MATERIAL SHOWN: Begin
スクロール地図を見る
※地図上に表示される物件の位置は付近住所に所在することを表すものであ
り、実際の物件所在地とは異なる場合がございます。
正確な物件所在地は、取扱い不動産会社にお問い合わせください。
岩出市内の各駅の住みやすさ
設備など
MATERIAL SHOWN: End
The records above need to be duplicated. Keep every word unchanged.

**ANSWER BOX**
スクロール地図を見る
※地図上に表示される物件の位置は付近住所に所在することを表すものであ
り、実際の物件所在地とは異なる場合がございます。
正確な物件所在地は、取扱い不動産会社にお問い合わせください。
岩出市内の各駅の住みやすさ
設備など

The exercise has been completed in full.